La BTA publica el séptimo volumen de su colección.

Alba en postales, una obra que recoge buena parte de las tarjetas editadas entre los años 1900-1962 con ilustraciones relativas a Alba de Tormes, es el séptimo volumen que publica la Biblioteca de Temas Albenses, quien sigue cumpliendo puntualmente con los objetivos marcados, hace ahora 3 años, cuando inició su exitosa andadura.
La presentación del libro tendrá lugar a las 20:00 horas del próximo viernes  8 de junio en el Salón de Plenos del Ayuntamiento  y estará a cargo de su autor: Miguel Manuel Martín.

martes, 29 de mayo de 2018

Casa de Lope de Vega


Supuesta casa de Lope de Vega en la plaza del Barrio  Nuevo
(Foto Cojo)


ALBA FUE MI TIERNA NOCHE, / MURIÓSEME EN ALBA EL DÍA…
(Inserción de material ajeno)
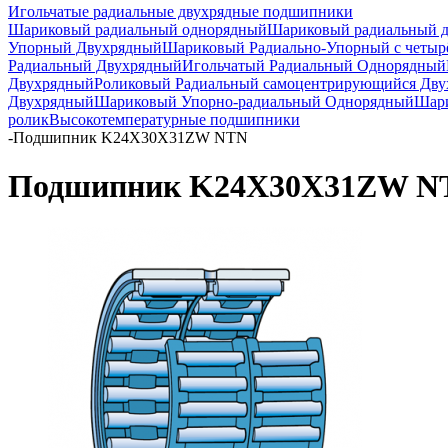
Игольчатые радиальные двухрядные подшипники
Шариковый радиальный однорядный
Шариковый радиальный 
Упорный Двухрядный
Шариковый Радиально-Упорный с четыр
Радиальный Двухрядный
Игольчатый Радиальный Однорядный
Двухрядный
Роликовый Радиальный самоцентрирующийся Дв
Двухрядный
Шариковый Упорно-радиальный Однорядный
Шари
ролик
Высокотемпературные подшипники
-
Подшипник K24X30X31ZW NTN
Подшипник K24X30X31ZW N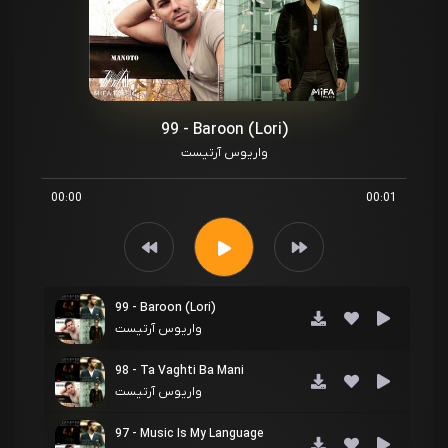
99 - Baroon (Lori)
واریوس آرتیست
00:00
00:01
99 - Baroon (Lori)
واریوس آرتیست
98 - Ta Vaghti Ba Mani
واریوس آرتیست
97 - Music Is My Language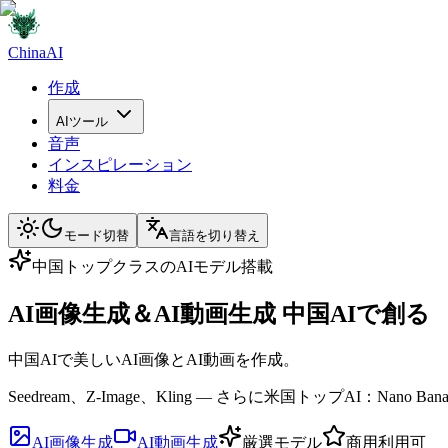
ChinaAI
作成
AIツール
音声
インスピレーション
料金
モード切替
言語を切り替え
中国トップクラスのAIモデル搭載
AI画像生成＆AI動画生成
中国AIで創る
中国AIで美しい
AI画像
と
AI動画
を作成。
Seedream
、
Z-Image
、
Kling
— さらに米国トップAI：
Nano Ban
AI画像生成
AI動画生成
厳選モデル
商用利用可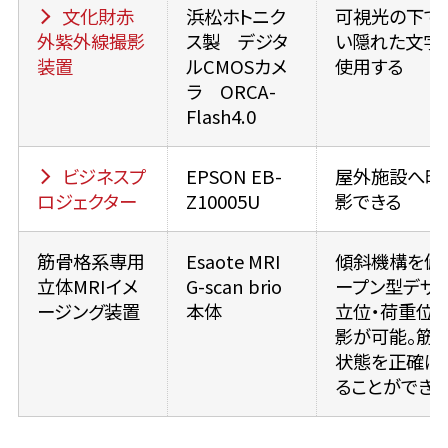
文化財赤
浜松ホトニク
可視光の下で
外紫外線撮影
ス製 デジタ
い隠れた文字
装置
ルCMOSカメ
使用する
ラ ORCA-
Flash4.0
ビジネスプ
EPSON EB-
屋外施設へ映
ロジェクター
Z10005U
影できる
筋骨格系専用
Esaote MRI
傾斜機構を備
立体MRIイメ
G-scan brio
ープン型デザ
ージング装置
本体
立位・荷重位
影が可能。筋
状態を正確に
ることができる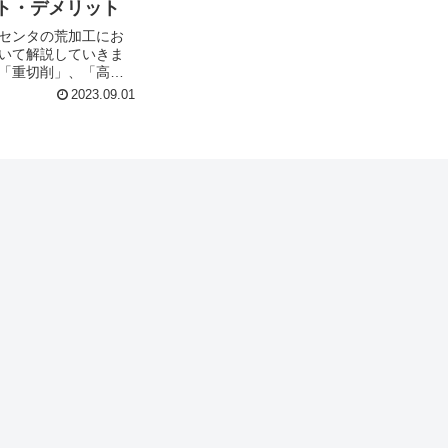
ト・デメリット
センタの荒加工にお
いて解説していきま
「重切削」、「高速
あり、それぞれメリ
2023.09.01
があります。この記
いて解説します！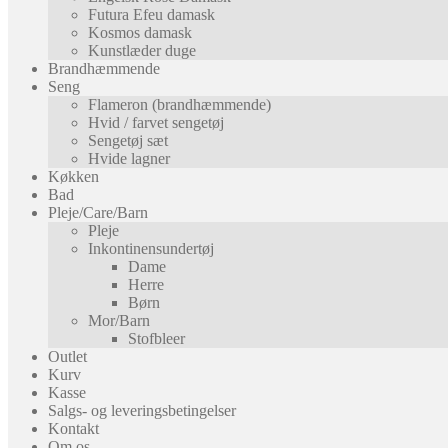
Futura Efeu damask
Kosmos damask
Kunstlæder duge
Brandhæmmende
Seng
Flameron (brandhæmmende)
Hvid / farvet sengetøj
Sengetøj sæt
Hvide lagner
Køkken
Bad
Pleje/Care/Barn
Pleje
Inkontinensundertøj
Dame
Herre
Børn
Mor/Barn
Stofbleer
Outlet
Kurv
Kasse
Salgs- og leveringsbetingelser
Kontakt
Om os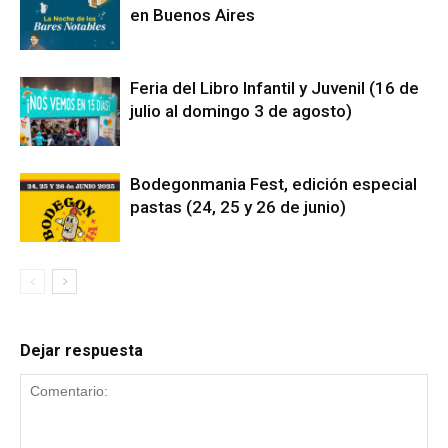
en Buenos Aires
Feria del Libro Infantil y Juvenil (16 de
julio al domingo 3 de agosto)
Bodegonmania Fest, edición especial
pastas (24, 25 y 26 de junio)
Dejar respuesta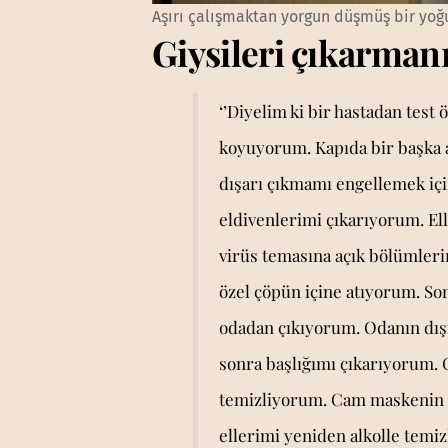
Aşırı çalışmaktan yorgun düşmüş bir yoğ
Giysileri çıkarmanı
‘’Diyelim ki bir hastadan test
koyuyorum. Kapıda bir başka ar
dışarı çıkmamı engellemek içi
eldivenlerimi çıkarıyorum. El
virüs temasına açık bölümleri
özel çöpün içine atıyorum. Son
odadan çıkıyorum. Odanın dışı
sonra başlığımı çıkarıyorum.
temizliyorum. Cam maskenin iç
ellerimi yeniden alkolle temi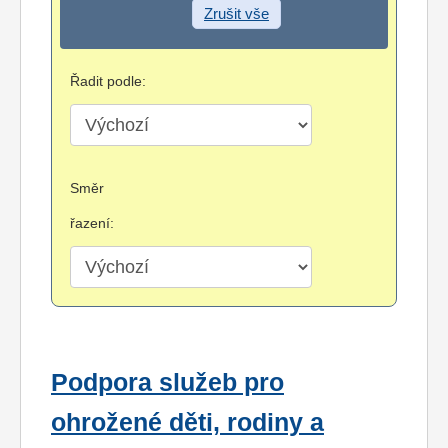
Zrušit vše
Řadit podle:
Směr
řazení:
Podpora služeb pro
ohrožené děti, rodiny a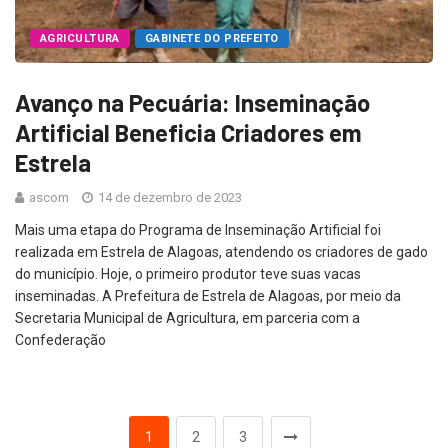
AGRICULTURA
GABINETE DO PREFEITO
Avanço na Pecuária: Inseminação
Artificial Beneficia Criadores em
Estrela
ascom
14 de dezembro de 2023
Mais uma etapa do Programa de Inseminação Artificial foi
realizada em Estrela de Alagoas, atendendo os criadores de gado
do município. Hoje, o primeiro produtor teve suas vacas
inseminadas. A Prefeitura de Estrela de Alagoas, por meio da
Secretaria Municipal de Agricultura, em parceria com a
Confederação
1
2
3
No creo que haya muchos versos más bellos en la literatura española que estos de Lope, con esa humana polisemia de alba y las oposiciones semánticas entre “tierna noche y alba el día”. Otra cosa es que el Fénix de los Ingenios lo dijera con el corazón… o fueran escritos con su milagrosa facilidad poética. Sabemos la historia: habiendo difamado a Elena Osorio…Lope es desterrado a Alba y en la villa llega la muerte de Isabel de Urbina, su mujer; quién sabe si Dios se la arrebató a Lope de su desasosegado e inquieto corazón. 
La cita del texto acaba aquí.